A loving Orthodox bosom for Indians

lunch-distribution

April 2015

Taking part in the work of the Philanthropic Society of the Orthodox Church in India is truly to experience Sister Nektaria and who she is.

Just one facet of the works of the Society is a life commitment for any one person, and yet sister Nektaria all alone takes on the responsibilities required of an army of people: she manages five schools -four village schools and St. Ignatius English Medium School-, five medical clinics in the remote villages; twelve churches, the clergy, personnel; the daily morning feeding program which provides milk and biscuits to about 60 to 100 children in the morning. For some children this is the only meal they will receive all day. She also runs the daily Lunch Program which serves prepared meals to 80-100 of the poorest of the poor. And of course she runs the Theotokos’ Girls Hostel, home to 80 girls and St. Ignatius Boys’ Hostel, which currently has 50 boys. On top of all that, she deals with the never-ending list of daily tasks, and the infuriating bureaucracy involved with everything.
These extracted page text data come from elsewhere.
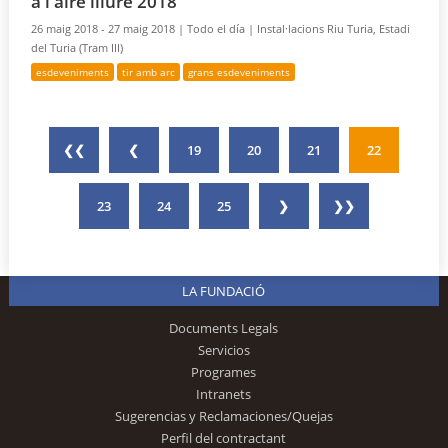
a l'aire lliure 2018
26 maig 2018 - 27 maig 2018 |
Todo el día |
Instal·lacions Riu Turia, Estadi
del Turia (Tram III)
esdeveniments
tir amb arc
grans esdeveniments
❮❮
❮
19
20
21
22
23
24
25
❯
❯❯
LA FUNDACIÓ
Documents Legals
Servicios
Programes
Intranets
Sugerencias y Reclamaciones/Quejas
Perfil del contractant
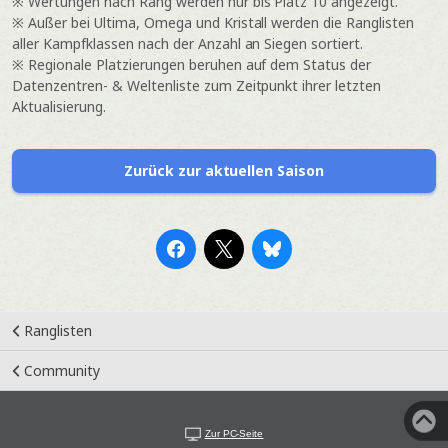
※ Wertungen nach Rang werden nur bis Platz 10 angezeigt.
※ Außer bei Ultima, Omega und Kristall werden die Ranglisten
aller Kampfklassen nach der Anzahl an Siegen sortiert.
※ Regionale Platzierungen beruhen auf dem Status der
Datenzentren- & Weltenliste zum Zeitpunkt ihrer letzten
Aktualisierung.
Zurück zur aktuellen Saison
Ranglisten
Community
Zur PC-Seite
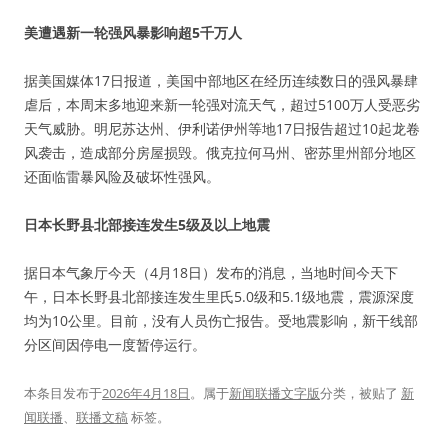
美遭遇新一轮强风暴影响超5千万人
据美国媒体17日报道，美国中部地区在经历连续数日的强风暴肆
虐后，本周末多地迎来新一轮强对流天气，超过5100万人受恶劣
天气威胁。明尼苏达州、伊利诺伊州等地17日报告超过10起龙卷
风袭击，造成部分房屋损毁。俄克拉何马州、密苏里州部分地区
还面临雷暴风险及破坏性强风。
日本长野县北部接连发生5级及以上地震
据日本气象厅今天（4月18日）发布的消息，当地时间今天下
午，日本长野县北部接连发生里氏5.0级和5.1级地震，震源深度
均为10公里。目前，没有人员伤亡报告。受地震影响，新干线部
分区间因停电一度暂停运行。
本条目发布于
2026年4月18日
。属于
新闻联播文字版
分类，被贴了
新
闻联播
、
联播文稿
标签。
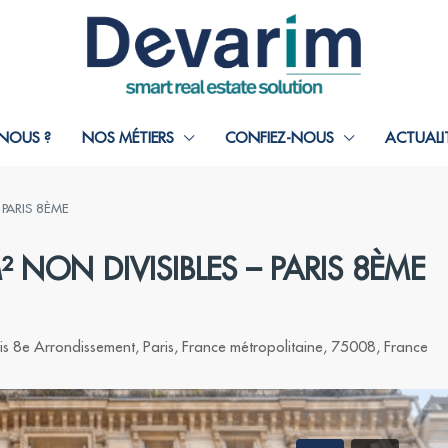
NOUS ?
NOS MÉTIERS
CONFIEZ-NOUS
ACTUALI
 PARIS 8ÈME
 NON DIVISIBLES – PARIS 8ÈME
is 8e Arrondissement, Paris, France métropolitaine, 75008, France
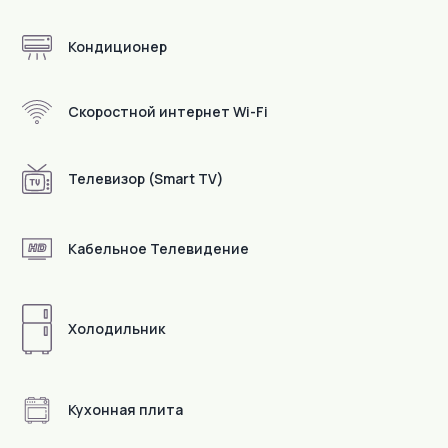
Кондиционер
Скоростной интернет Wi-Fi
Телевизор (Smart TV)
Кабельное Телевидение
Холодильник
Кухонная плита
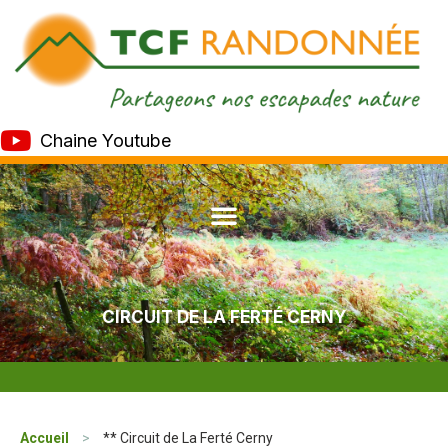
Chaine Youtube
CIRCUIT DE LA FERTÉ CERNY
Accueil
>
** Circuit de La Ferté Cerny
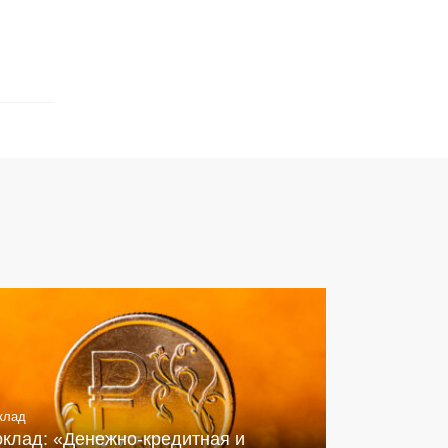
клад
оклад: «Денежно-кредитная и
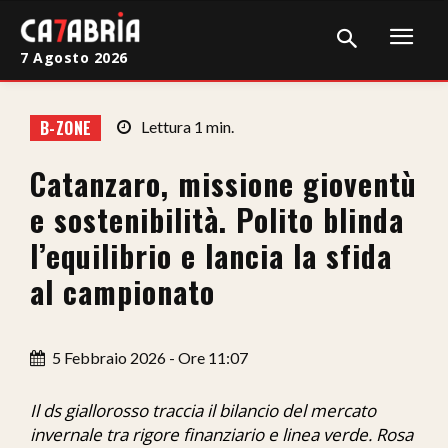
7 Agosto 2026
Home
B-ZONE
Lettura
1
min.
Cronaca
Catanzaro, missione gioventù
Giudiziaria
e sostenibilità. Polito blinda
Politica
l’equilibrio e lancia la sfida
al campionato
Sport
Attualità
5 Febbraio 2026 - Ore 11:07
Sanità
Il ds giallorosso traccia il bilancio del mercato
Economia
invernale tra rigore finanziario e linea verde. Rosa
The children are so beautiful and talented and intelligent. Sister has provided not just a shelter, but a home for them. More than lucky, they are blessed. They have hope and dream. They have accomplishments lined up ahead of them and the potential that radiates from them is infectious. They have so much love to share; it hits you in the face at full force from the moment you walk through the orphanage gates, and you are swept up in it, engulfed and locked tight into a this huge new family. Their smiles are constant, instantaneous and achingly genuine. I too was immediately bonded with them and became part of this big family.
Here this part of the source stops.